In two weeks we are sending our first daughter to college.
She is the oldest of our four children. We are a very close family and my daughter has an especially close bond with her younger sisters and brother.(15, 12, and 7)
Although we are very excited for her new opportunity, we are all naturally having anxiety with this separation.
Could you kindly share any advice on this upcoming transition?
From: Lisa, Belmont
I’d suggest finding a way to ritualize her departure. For instance, asking everyone in the family, including you and your daughter, to write down what they would like to do to mark the occasion of her leaving. Presumably, each person’s idea not only will reflect something unique about their relationship to her but also will reflect your family’s personality and values.
Then you can look at the possibilities together, as a group, and choose, or it could be your daughter’s decision to choose. Maybe you will be able to do more than one of the ideas -- maybe you do a week’s worth of ideas, one each night for the week before she leaves. Maybe smaller groupings surface, for instance, the sisters have a sleep-over in her room.
The possibilities don’t have to be expensive or elaborate: An evening looking at her baby pictures, or family videos, followed by ice cream; a game night. Keep it light and have everyone write a limerick in her honor. Perhaps each person chooses a belonging that’s unique to them for her to take away as a reminder of the best (and most annoying?) things she’s left at home. A pair of smelly socks come to mind. Perhaps she has some small personal item to leave for each person.

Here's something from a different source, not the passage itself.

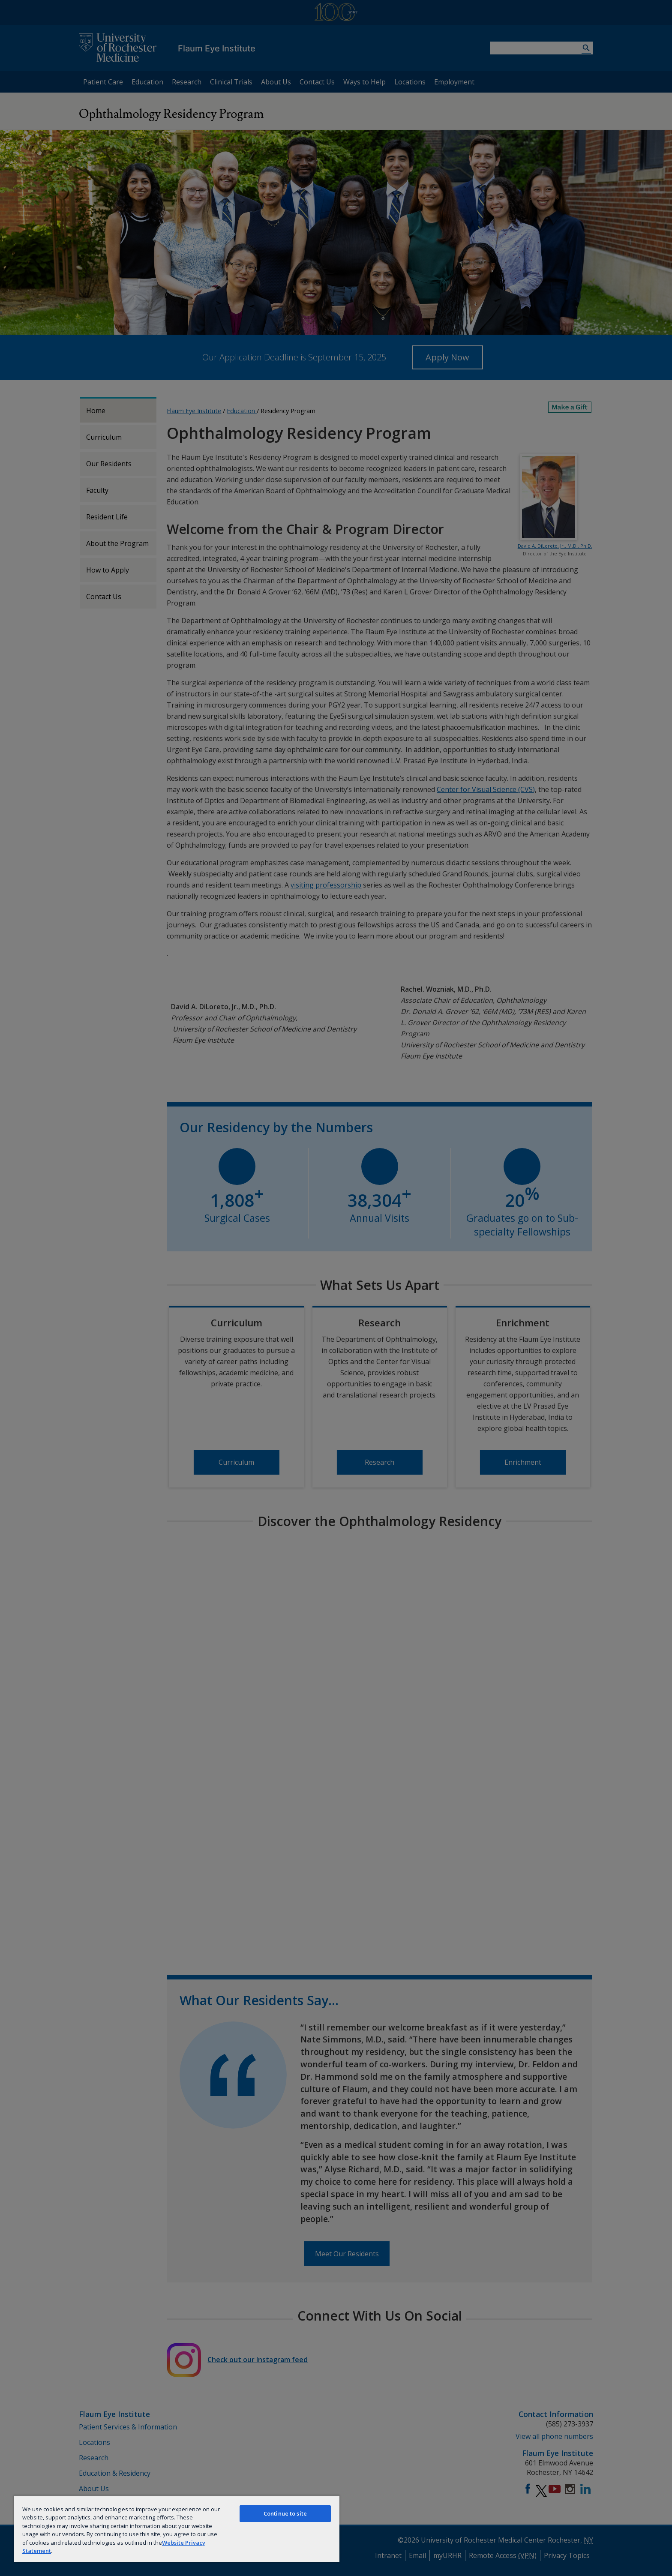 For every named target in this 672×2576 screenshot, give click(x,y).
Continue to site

The point is to commemorate the event in a way that honors the pride you all have in her and your wishes for her success and happiness at the same time that you acknowledge (but don’t over do) the hole her absence will leave. One mother and father I know hung streamers on all the interior doorways the night before their daughter was leaving for college. It was silly and over the top and made everyone laugh but it was also bittersweet: it was what they had done for birthdays when their children were young.
One of the lovely things about ritualizing this event is that your younger children can look forward to something similar for their departures.